There is also provision for an amount up to another £50 million to enable the Loan Commissioners to enter into commitments for loans which will, in practice, be taken up after the expiration of the present Act. This follows the provisions of the previous Act, although the amount involved in this Bill is somewhat smaller.

Clause 2 dispenses with the previous obligation on the borrowing authority to execute a written mortgage before money is advanced. The new procedure, as I think will be agreed, will save both time and labour. Loans which are to be secured on revenues will be made by virtue of a simple agreement on the terms between the Loan Commissioners and the borrowing authority. On the handing over of the money, the loan will be secured automatically on the authority's revenues.

Clause 3 provides a convenient procedure for the recovery of stamp duty in respect of these loans. This Bill is really concerned with establishing machinery, and rather more efficient machinery than previously existed. Both sides will, I think, approve this machinery, although I know that a number of my noble friends would like to see the machine more fully utilised and a greater proportion of local government finance raised in this way. However, I can say that much has been done. The borrowing limits now enable local authorities to get the first £100,000 of their requirements from the Board, as against the previous limit of £50,000. In this way, some of the smaller authorities will be able to raise all their requirements. Larger authorities will be able to get up to 30 per cent. of their borrowing within a year on capital requirements if this figure is greater than the £100,000 limit. In regions in Northern and North-West England, and in Scotland and Wales, local authorities will be able to go to the Board for 40 per cent. of their requirements.

All this, I think, should be helpful and, as I have said, Parliament will be able to review the situation in about a year's time. As can be seen, like the Bill that we have just been considering, this Bill is largely concerned with the provision of finance. Though not a Money Bill, in the strict sense of being certified by the Speaker, I think that in the circumstances the House may well agree that the Committee stage should be negatived and that the remaining stages of the Bill taken as indicated on the Order Paper. In the meantime, I beg to move the Second Reading of this Bill.
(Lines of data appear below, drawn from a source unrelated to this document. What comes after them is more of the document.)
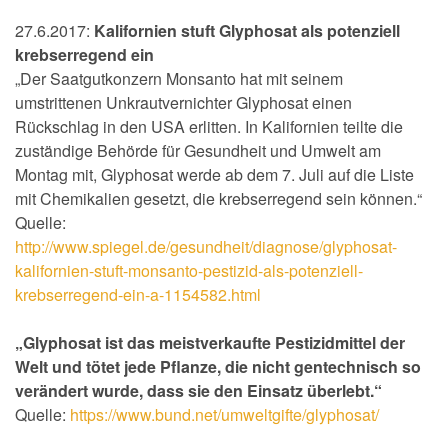
27.6.2017:
Kalifornien stuft Glyphosat als potenziell
krebserregend ein
„Der Saatgutkonzern Monsanto hat mit seinem
umstrittenen Unkrautvernichter Glyphosat einen
Rückschlag in den USA erlitten. In Kalifornien teilte die
zuständige Behörde für Gesundheit und Umwelt am
Montag mit, Glyphosat werde ab dem 7. Juli auf die Liste
mit Chemikalien gesetzt, die krebserregend sein können.“
Quelle:
http://www.spiegel.de/gesundheit/diagnose/glyphosat-
kalifornien-stuft-monsanto-pestizid-als-potenziell-
krebserregend-ein-a-1154582.html
„Glyphosat ist das meistverkaufte Pestizidmittel der
Welt und tötet jede Pflanze, die nicht gentechnisch so
verändert wurde, dass sie den Einsatz überlebt.“
Quelle:
https://www.bund.net/umweltgifte/glyphosat/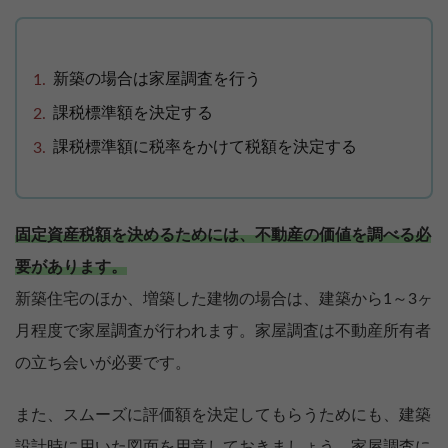
新築の場合は家屋調査を行う
課税標準額を決定する
課税標準額に税率をかけて税額を決定する
固定資産税額を決めるためには、不動産の価値を調べる必
要があります。
新築住宅のほか、増築した建物の場合は、建築から1～3ヶ
月程度で家屋調査が行われます。家屋調査は不動産所有者
の立ち会いが必要です。
また、スムーズに評価額を決定してもらうためにも、建築
設計時に用いた図面を用意しておきましょう。家屋調査に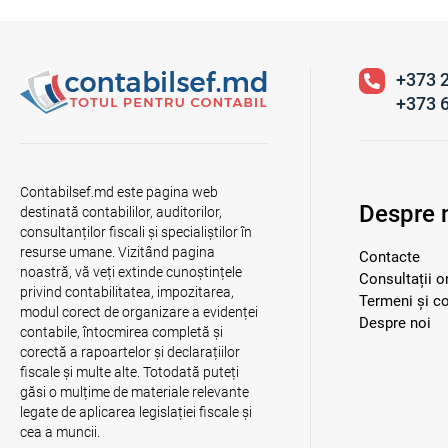
+373 
+373 
Contabilsef.md este pagina web
Despre 
destinată contabililor, auditorilor,
consultanților fiscali și specialiștilor în
resurse umane. Vizitând pagina
Contacte
noastră, vă veți extinde cunoștințele
Consultații o
privind contabilitatea, impozitarea,
Termeni și co
modul corect de organizare a evidenței
Despre noi
contabile, întocmirea completă și
corectă a rapoartelor și declarațiilor
fiscale și multe alte. Totodată puteți
găsi o mulțime de materiale relevante
legate de aplicarea legislației fiscale și
cea a muncii.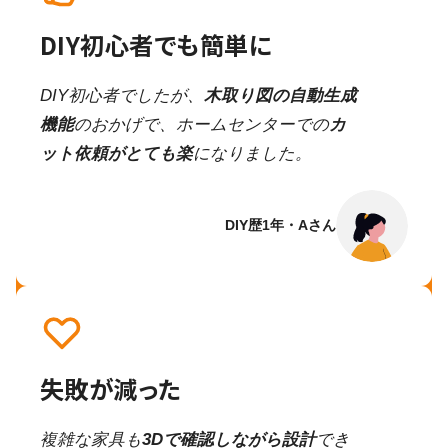
DIY初心者でも簡単に
DIY初心者でしたが、
木取り図の自動生成
機能
のおかげで、ホームセンターでの
カ
ット依頼がとても楽
になりました。
DIY歴1年・Aさん
失敗が減った
複雑な家具も
3Dで確認しながら設計
でき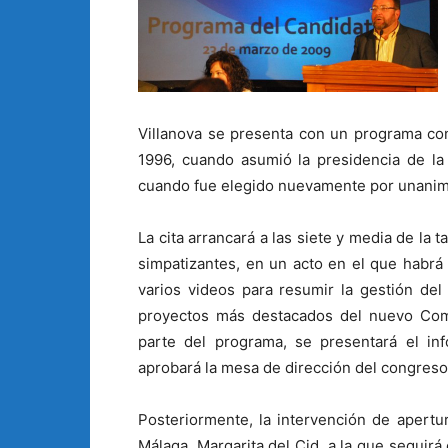
Villanova se presenta con un programa con
1996, cuando asumió la presidencia de la
cuando fue elegido nuevamente por unanim
La cita arrancará a las siete y media de la 
simpatizantes, en un acto en el que habrá
varios videos para resumir la gestión del
proyectos más destacados del nuevo Comi
parte del programa, se presentará el in
aprobará la mesa de dirección del congreso,
Posteriormente, la intervención de apertu
Málaga, Margarita del Cid, a la que seguir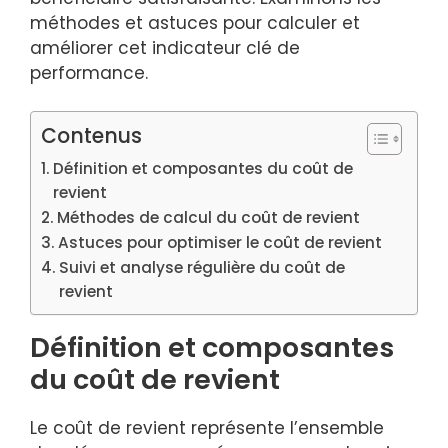
méthodes et astuces pour calculer et
améliorer cet indicateur clé de
performance.
Contenus
Définition et composantes du coût de
revient
Méthodes de calcul du coût de revient
Astuces pour optimiser le coût de revient
Suivi et analyse régulière du coût de
revient
Définition et composantes
du coût de revient
Le coût de revient représente l’ensemble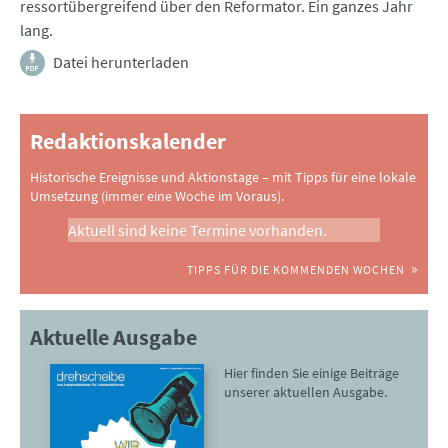
ressortübergreifend über den Reformator. Ein ganzes Jahr
lang.
Datei herunterladen
Redaktionskalender
Historische Ereignisse und Aktionstage – mit Tipps für eine lokale
Umsetzung (immer eine Woche im Voraus).
Aktuell sind keine Termine vorhanden.
TIPPS FÜR DIE KOMMENDEN WOCHEN
Aktuelle Ausgabe
Hier finden Sie einige Beiträge
unserer aktuellen Ausgabe.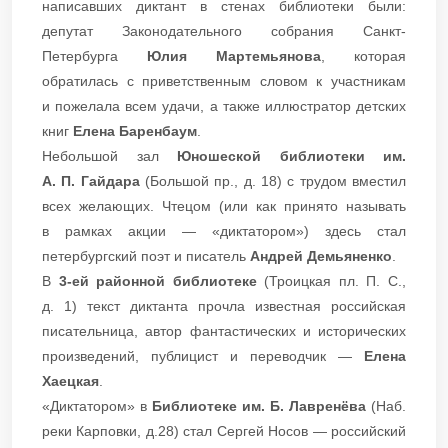
написавших диктант в стенах библиотеки были:
депутат Законодательного собрания Санкт-
Петербурга
Юлия Мартемьянова
, которая
обратилась с приветственным словом к участникам
и пожелала всем удачи, а также иллюстратор детских
книг
Елена Баренбаум
.
Небольшой зал
Юношеской библиотеки им.
А. П. Гайдара
(Большой пр., д. 18) с трудом вместил
всех желающих. Чтецом (или как принято называть
в рамках акции — «диктатором») здесь стал
петербургский поэт и писатель
Андрей Демьяненко
.
В
3-ей районной библиотеке
(Троицкая пл. П. С.,
д. 1) текст диктанта прочла известная российская
писательница, автор фантастических и исторических
произведений, публицист и переводчик —
Елена
Хаецкая
.
«Диктатором» в
Библиотеке им. Б. Лавренёва
(Наб.
реки Карповки, д.28) стал Сергей Носов — российский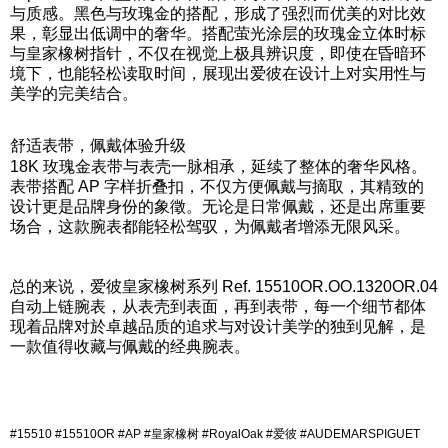
与质感。黑色与玫瑰金的搭配，形成了强烈而优美的对比效
果，彰显出低调中的奢华。搭配萤光涂层的玫瑰金立体时标
与皇家橡树指针，不仅在视觉上极具辨识度，即使在昏暗环
境下，也能轻松读取时间，展现出爱彼在设计上对实用性与
美学的完美结合。
舒适表带，佩戴体验升级
18K 玫瑰金表带与表壳一脉相承，延续了整体的奢华风格。
表带搭配 AP 字样折叠扣，不仅方便佩戴与摘取，其精致的
设计更是品牌身份的象徵。无论是日常佩戴，还是出席重要
场合，这款腕表都能轻松驾驭，为佩戴者增添无限风采。
总的来说，爱彼皇家橡树系列 Ref. 15510OR.OO.1320OR.04
自动上链腕表，从表壳到表面，再到表带，每一个细节都体
现着品牌对於卓越品质的追求与对设计美学的独到见解，是
一款值得收藏与佩戴的经典腕表。
#15510 #15510OR #AP #皇家橡树 #RoyalOak #爱彼 #AUDEMARSPIGUET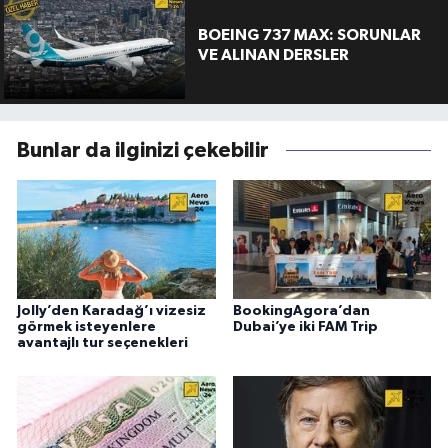
BOEING 737 MAX: SORUNLAR
VE ALINAN DERSLER
Bunlar da ilginizi çekebilir
Jolly’den Karadağ’ı vizesiz
BookingAgora’dan
görmek isteyenlere
Dubai’ye iki FAM Trip
avantajlı tur seçenekleri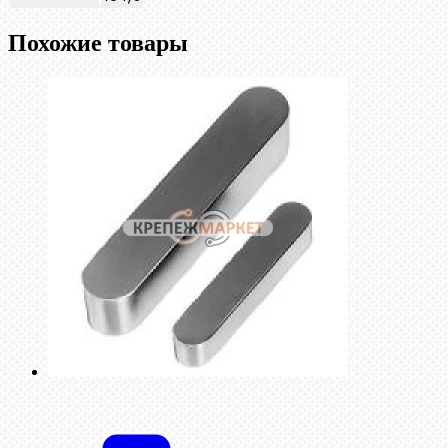
Похожие товары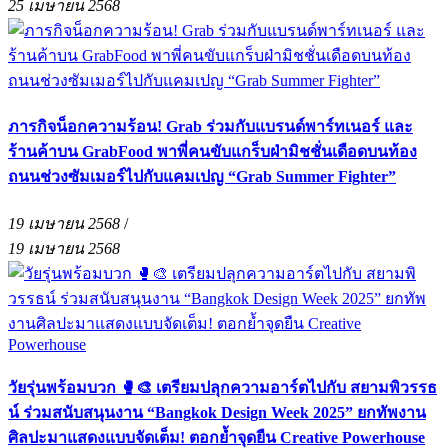
25 เมษายน 2568
ภารกิจน็อกความร้อน! Grab ร่วมกับแบรนด์พาร์ทเนอร์ และ
ร้านค้าบน GrabFood พาพี่คนขับแกร็บฝ่ามิชชั่นเดือดบนท้อง
ถนนช่วงซัมเมอร์ไปกับแคมเปญ “Grab Summer Fighter”
19 เมษายน 2568
/
19 เมษายน 2568
วัยรุ่นพร้อมบวก 🥊🎨 เตรียมปลุกความอาร์ตไปกับ สยามพิวรรธ
น์ ร่วมสนับสนุนงาน “Bangkok Design Week 2025” ยกทัพงาน
ศิลปะมาแสดงแบบจัดเต็ม! ตอกย้ำจุดยืน Creative Powerhouse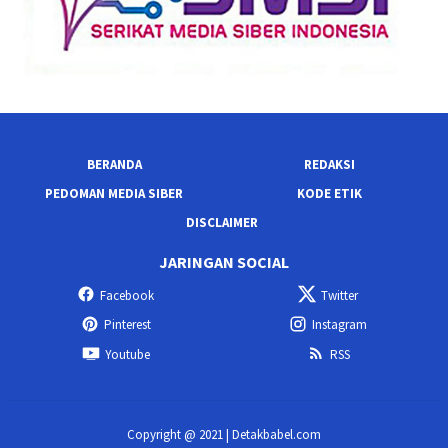
BERANDA
REDAKSI
PEDOMAN MEDIA SIBER
KODE ETIK
DISCLAIMER
JARINGAN SOCIAL
Facebook
Twitter
Pinterest
Instagram
Youtube
RSS
Copyright @ 2021 | Detakbabel.com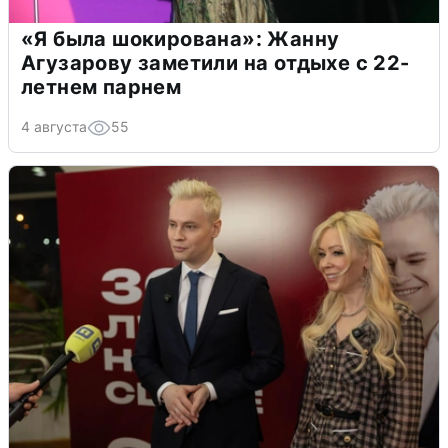
«Я была шокирована»: Жанну
Агузарову заметили на отдыхе с 22-
летнем парнем
4 августа
55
Moved, That the Bill be now read 2ª.—(Lord Beswick.)

6.32 p.m.


My Lords, we welcome this Bill, which generally carries out what was envisaged by the White Paper of the previous Government two years ago. It was then estimated, in paragraph 18 of the White Paper, that the call on the Exchequer would amount to £200 million in the first year, rising by about £100 million each year to £500 million in the fourth year. In the previous paragraph it was proposed that each local authority should be allowed to meet the first £50,000 of its long-term borrowing needs from the Board in the first year of the arrangements, and the White Paper went on to say that it might be possible subsequently to raise that sum to £100,000. This has now been done.

As for the figure of 40 per cent. mentioned by the noble Lord, Lord Beswick, the intention in the White Paper was that in the first year local authorities should be allowed to obtain 20 per cent. of their long-term borrowing needs, and that thereafter the amount should be increased by 10 per cent. each year, until a maximum of 50 per cent. was achieved in the fourth year. Now an alternative plan, which I think is an improvement, has been decided by the present Chancellor. Instead of going up to 50 per cent., we shall go up to 40 per cent. for the areas which are most in need of this kind of assistance—that is, in Scotland and in the North of England.

The whole basis of this Public Works Loan Board borrowing by local authorities is a form of indirect subsidy which allows them to get money a little more cheaply than on the open market. It also helps the smaller authorities who might have difficulty in borrowing at all. I think that the Government have struck the right balance, and I see no reason to detain your Lordships further on this Bill, of which we entirely approve.

On Question, Bill read 2ª: Committee negatived.

Then, Standing Order No. 41 having been suspended (pursuant to the Resolution of July 22), Bill read 3ª, and passed.